Foreign Minister Mevlut Cavusoglu also dismissed an offer by Trump to mediate between Ankara and Kurdish YPG forces. "We don't mediate, negotiate with terrorists," he told German broadcaster Deutsche Welle. "The only thing to be done is for these terrorists to lay down arms."
Erdogan has dismissed mounting international condemnation of the operation and said on Friday evening that Turkey "will not stop it, no matter what anyone says".
The Turkish-backed National Army said earlier they had cut a road linking Ras al-Ain and Tel Abyad, the two main targets of Ankara's offensive, and had captured 18 villages since the operation began.
Seventy-four Kurdish-led fighters, 49 Turkey-backed Syrian fighters and 30 civilians have been killed in the fighting, according to Syrian Observatory for Human Rights, a war monitor.

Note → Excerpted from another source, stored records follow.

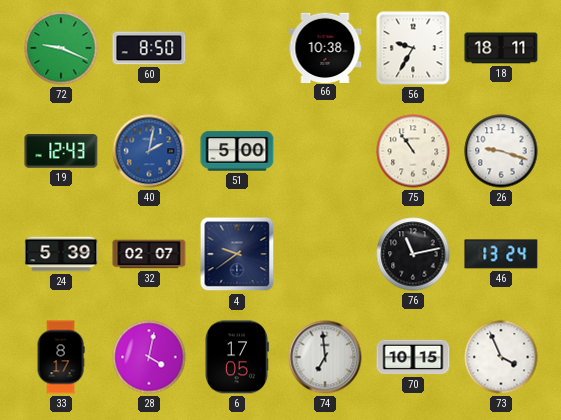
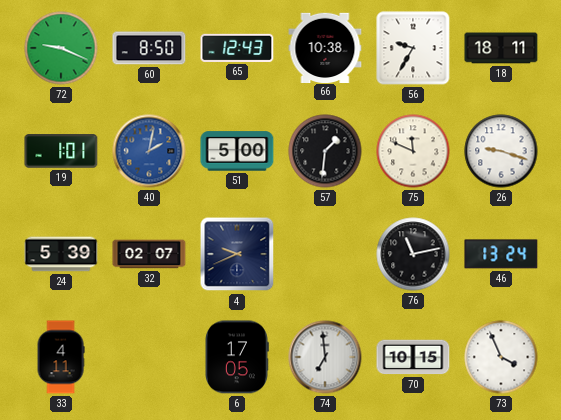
65: none -> 12:43
19: 12:43 -> 1:01
57: none -> 1:31
75: 10:54 -> 11:49
4: 9:39 -> 9:41
33: 8:17 -> 4:11
28: 4:02 -> none
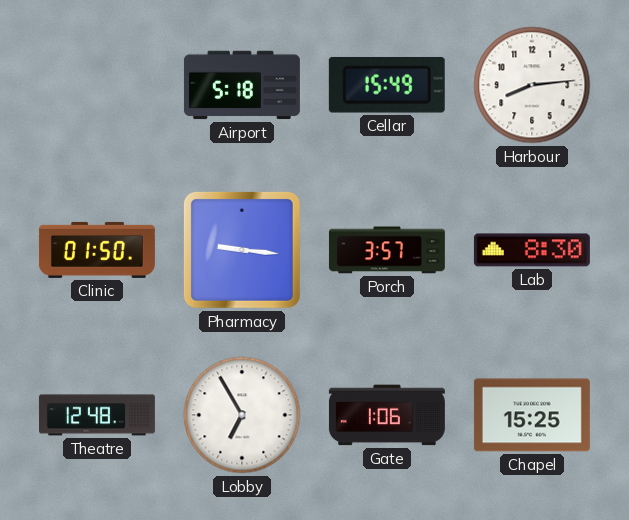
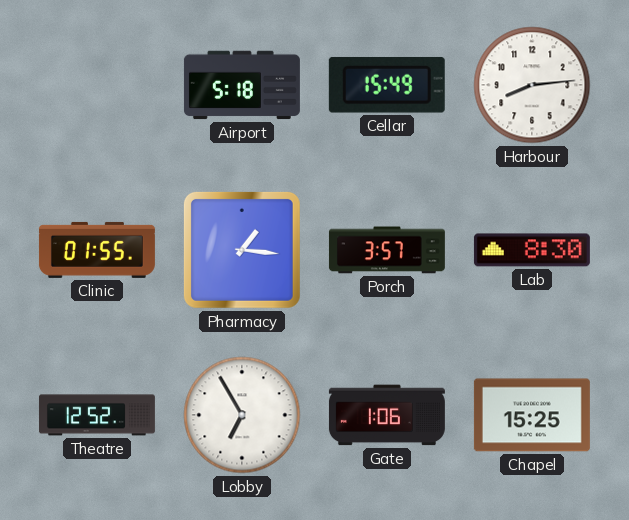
Clinic: 01:50 -> 01:55
Pharmacy: 9:16 -> 1:16
Theatre: 12:48 -> 12:52
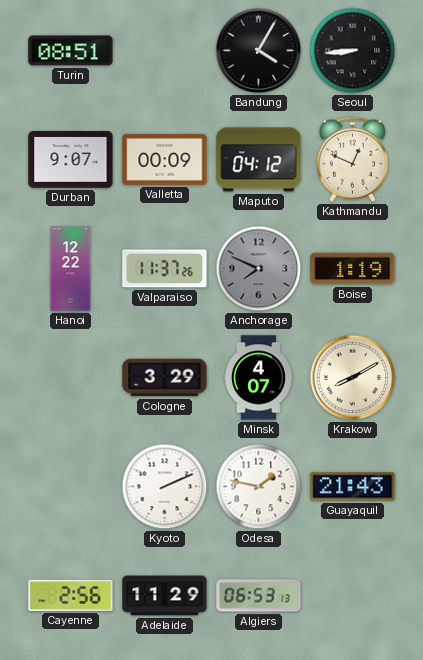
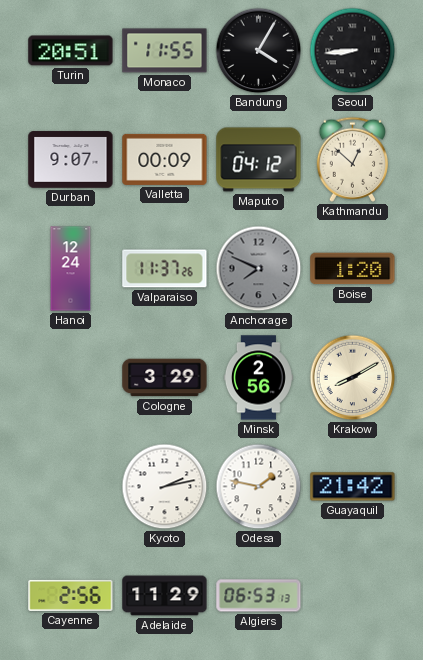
Turin: 08:51 -> 20:51
Monaco: none -> 11:55
Kathmandu: 12:49 -> 12:52
Hanoi: 12:22 -> 12:24
Boise: 1:19 -> 1:20
Minsk: 4:07 -> 2:56
Kyoto: 2:11 -> 2:13
Guayaquil: 21:43 -> 21:42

In Turkey, 18 civilians have been killed in cross-border bombardment, Turkish media and officials say, including eight people in a mortar and rocket attack on the border town of Nusaybin, the local governor's office said.
Turkey said 459 YPG militants had been "neutralized" since the operation began, a term that commonly means killed.
Fears of ISIS revival
Overnight a car bomb exploded outside the wall of the prison in Hasaka in northeast Syria, causing serious damage but no casualties, a statement from security forces in the region said.
It did not say if any ISIS prisoners there had escaped. The SDF's Qamishlo said the attack was carried out by ISIS sleeper cells and another senior SDF official said the Turkish assault had given new life to the group.
"The Turkish invasion is no longer threatening the revival of ISIS, rather it has revived it and activated its cells in Qamishli and Hasaka and all the other areas," SDF official Redur Xelil said, noting car bombs in each of the cities in the last day.
He said the SDF was now fighting on two fronts – continuing to cooperate with the US-led coalition against ISIS while also confronting the Turkish armed forces.
In its first big attack since the assault began, ISIS claimed responsibility for a deadly car bomb in Qamishli, the largest city in the Kurdish-held area.
Five ISIS militants fled a jail there, and foreign women from the group being held in a camp torched tents and attacked guards with sticks and stones, the SDF said.